→ **Task statement**
Give back every record word for word, but keep the pictures out.

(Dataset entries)

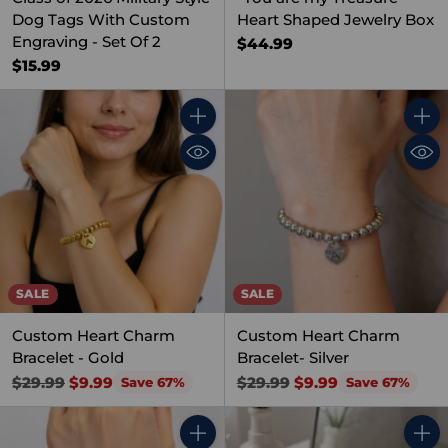
Dog Tags With Custom
Heart Shaped Jewelry Box
Engraving - Set Of 2
$44.99
$15.99
Quantity
Quant
SALE
SALE
Custom Heart Charm
Custom Heart Charm
Bracelet - Gold
Bracelet- Silver
Regular
Regular
$29.99
$9.99
$29.99
$9.99
Save 67%
Save 67%
price
price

→ **Answer for the task**
Dog Tags With Custom
Heart Shaped Jewelry Box
Engraving - Set Of 2
$44.99
$15.99
Quantity
Quant
SALE
SALE
Custom Heart Charm
Custom Heart Charm
Bracelet - Gold
Bracelet- Silver
Regular
Regular
$29.99
$9.99
$29.99
$9.99
Save 67%
Save 67%
price
price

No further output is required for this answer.